§ SUPPLIED DATA:

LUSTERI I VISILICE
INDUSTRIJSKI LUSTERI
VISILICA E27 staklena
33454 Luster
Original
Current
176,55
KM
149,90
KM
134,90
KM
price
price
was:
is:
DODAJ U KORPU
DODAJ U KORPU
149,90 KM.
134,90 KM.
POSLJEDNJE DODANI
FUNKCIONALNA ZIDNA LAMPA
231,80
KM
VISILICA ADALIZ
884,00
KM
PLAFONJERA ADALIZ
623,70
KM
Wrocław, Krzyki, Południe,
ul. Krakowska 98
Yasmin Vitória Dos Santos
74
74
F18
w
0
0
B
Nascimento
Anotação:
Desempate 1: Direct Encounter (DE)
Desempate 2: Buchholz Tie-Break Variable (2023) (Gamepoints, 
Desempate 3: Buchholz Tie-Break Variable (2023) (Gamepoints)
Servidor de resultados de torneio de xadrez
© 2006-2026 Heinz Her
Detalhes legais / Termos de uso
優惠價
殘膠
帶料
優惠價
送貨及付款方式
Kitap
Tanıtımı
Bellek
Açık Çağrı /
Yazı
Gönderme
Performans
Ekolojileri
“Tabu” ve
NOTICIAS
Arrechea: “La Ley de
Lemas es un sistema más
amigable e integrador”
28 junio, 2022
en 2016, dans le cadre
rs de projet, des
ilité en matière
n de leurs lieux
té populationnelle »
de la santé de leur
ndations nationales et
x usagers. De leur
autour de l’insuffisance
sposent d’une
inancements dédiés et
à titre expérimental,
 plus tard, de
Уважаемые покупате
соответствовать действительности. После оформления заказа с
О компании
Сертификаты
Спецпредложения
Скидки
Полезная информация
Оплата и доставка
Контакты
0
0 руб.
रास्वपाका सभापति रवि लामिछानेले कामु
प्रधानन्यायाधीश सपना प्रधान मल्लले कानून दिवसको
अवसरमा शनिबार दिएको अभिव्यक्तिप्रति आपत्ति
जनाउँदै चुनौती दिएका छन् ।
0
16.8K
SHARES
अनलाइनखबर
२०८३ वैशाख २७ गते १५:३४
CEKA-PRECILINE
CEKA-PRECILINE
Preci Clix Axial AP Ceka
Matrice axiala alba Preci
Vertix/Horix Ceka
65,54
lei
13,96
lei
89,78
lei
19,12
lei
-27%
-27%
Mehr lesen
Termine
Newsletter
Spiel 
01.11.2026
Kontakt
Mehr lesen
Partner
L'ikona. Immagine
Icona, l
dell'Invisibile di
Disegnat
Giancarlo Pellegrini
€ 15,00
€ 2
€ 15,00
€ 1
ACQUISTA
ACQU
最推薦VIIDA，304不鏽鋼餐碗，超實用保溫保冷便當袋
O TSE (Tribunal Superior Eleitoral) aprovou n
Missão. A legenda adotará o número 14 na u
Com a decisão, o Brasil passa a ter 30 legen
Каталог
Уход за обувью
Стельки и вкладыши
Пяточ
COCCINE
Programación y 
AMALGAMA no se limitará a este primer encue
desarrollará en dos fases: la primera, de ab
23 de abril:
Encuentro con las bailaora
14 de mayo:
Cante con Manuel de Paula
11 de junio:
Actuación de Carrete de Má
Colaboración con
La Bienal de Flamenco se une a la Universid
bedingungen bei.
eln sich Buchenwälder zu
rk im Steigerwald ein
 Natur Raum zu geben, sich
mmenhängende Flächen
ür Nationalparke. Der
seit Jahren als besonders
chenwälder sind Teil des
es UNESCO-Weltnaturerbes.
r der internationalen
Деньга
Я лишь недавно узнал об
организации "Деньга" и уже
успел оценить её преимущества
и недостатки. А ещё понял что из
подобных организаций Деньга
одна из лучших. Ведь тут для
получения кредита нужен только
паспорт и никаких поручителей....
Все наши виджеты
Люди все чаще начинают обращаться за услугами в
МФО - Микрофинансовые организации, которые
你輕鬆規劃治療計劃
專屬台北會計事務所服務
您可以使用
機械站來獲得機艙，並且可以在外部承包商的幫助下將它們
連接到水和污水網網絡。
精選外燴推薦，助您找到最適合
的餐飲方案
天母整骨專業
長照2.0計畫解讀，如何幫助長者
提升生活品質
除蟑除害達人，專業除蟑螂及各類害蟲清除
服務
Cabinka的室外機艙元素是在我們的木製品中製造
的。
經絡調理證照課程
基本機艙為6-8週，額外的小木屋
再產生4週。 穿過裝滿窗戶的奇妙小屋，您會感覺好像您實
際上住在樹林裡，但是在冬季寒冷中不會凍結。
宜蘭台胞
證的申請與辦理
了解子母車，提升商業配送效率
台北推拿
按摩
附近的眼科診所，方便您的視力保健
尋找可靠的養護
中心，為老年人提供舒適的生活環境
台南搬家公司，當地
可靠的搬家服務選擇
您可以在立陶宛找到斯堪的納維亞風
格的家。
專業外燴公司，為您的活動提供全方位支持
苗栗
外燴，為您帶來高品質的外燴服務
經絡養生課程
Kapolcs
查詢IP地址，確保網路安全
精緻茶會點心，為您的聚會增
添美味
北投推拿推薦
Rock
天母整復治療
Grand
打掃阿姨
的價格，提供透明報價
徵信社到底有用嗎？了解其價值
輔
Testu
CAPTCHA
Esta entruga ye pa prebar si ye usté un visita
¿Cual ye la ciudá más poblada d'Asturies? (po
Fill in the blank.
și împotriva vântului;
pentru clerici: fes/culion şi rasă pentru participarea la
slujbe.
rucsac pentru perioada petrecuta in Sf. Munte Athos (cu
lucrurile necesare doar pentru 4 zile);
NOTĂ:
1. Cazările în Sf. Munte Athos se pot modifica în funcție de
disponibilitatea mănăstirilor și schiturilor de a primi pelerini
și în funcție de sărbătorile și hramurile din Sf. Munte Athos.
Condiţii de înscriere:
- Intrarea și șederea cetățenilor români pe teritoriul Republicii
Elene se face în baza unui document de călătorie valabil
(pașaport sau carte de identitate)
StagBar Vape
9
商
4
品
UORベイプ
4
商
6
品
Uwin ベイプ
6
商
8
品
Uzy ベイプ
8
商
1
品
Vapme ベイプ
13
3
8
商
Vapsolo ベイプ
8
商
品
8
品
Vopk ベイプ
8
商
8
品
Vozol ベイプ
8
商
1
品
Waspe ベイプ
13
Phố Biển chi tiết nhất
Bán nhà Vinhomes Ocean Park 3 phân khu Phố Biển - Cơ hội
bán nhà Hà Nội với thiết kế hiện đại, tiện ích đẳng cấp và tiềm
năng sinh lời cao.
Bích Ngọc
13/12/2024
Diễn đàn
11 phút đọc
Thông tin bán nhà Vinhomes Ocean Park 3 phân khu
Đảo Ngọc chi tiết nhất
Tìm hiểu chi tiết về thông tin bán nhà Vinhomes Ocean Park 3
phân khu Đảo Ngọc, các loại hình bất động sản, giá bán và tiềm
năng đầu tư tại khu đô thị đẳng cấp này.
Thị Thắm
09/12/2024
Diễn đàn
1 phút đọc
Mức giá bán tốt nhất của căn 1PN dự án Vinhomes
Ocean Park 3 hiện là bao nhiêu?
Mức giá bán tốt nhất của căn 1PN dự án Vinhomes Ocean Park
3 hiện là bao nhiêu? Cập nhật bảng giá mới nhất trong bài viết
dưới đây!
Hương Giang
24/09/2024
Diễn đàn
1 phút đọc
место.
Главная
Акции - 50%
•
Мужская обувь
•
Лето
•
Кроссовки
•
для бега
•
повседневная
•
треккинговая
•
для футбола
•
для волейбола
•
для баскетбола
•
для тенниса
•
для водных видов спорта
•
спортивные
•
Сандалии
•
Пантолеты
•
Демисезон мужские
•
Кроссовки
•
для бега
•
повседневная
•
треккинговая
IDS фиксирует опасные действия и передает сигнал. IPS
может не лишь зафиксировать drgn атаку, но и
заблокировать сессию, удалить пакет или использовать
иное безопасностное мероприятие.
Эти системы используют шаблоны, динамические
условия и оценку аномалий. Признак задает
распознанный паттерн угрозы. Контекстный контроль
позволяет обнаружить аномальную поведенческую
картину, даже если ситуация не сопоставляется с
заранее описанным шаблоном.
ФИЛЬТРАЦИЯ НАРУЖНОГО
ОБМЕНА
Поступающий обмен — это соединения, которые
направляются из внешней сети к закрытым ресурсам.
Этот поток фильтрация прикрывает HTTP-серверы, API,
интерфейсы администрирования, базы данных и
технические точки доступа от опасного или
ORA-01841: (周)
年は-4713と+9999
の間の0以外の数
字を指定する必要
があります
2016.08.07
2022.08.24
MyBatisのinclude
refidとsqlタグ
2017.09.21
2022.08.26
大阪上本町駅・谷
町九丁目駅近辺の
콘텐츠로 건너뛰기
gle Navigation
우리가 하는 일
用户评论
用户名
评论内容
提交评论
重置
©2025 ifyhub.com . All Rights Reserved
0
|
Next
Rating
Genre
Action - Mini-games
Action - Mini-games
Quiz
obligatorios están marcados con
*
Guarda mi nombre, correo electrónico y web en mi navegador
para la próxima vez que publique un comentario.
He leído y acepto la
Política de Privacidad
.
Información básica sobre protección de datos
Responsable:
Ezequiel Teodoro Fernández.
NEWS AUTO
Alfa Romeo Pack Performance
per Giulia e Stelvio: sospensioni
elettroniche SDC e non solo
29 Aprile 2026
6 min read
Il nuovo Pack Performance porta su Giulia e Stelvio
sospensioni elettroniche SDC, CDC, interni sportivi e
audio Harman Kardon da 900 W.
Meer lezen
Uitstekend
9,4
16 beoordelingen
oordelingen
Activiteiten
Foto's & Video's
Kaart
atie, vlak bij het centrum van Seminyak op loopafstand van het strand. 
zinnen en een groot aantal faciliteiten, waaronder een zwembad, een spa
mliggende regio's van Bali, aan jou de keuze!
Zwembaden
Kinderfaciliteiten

§ THE PROBLEM:
Look above for lines with the word "tiềm" and copy them all.

§ ANSWER TO THE EXERCISE:
bán nhà Hà Nội với thiết kế hiện đại, tiện ích đẳng cấp và tiềm
phân khu Đảo Ngọc, các loại hình bất động sản, giá bán và tiềm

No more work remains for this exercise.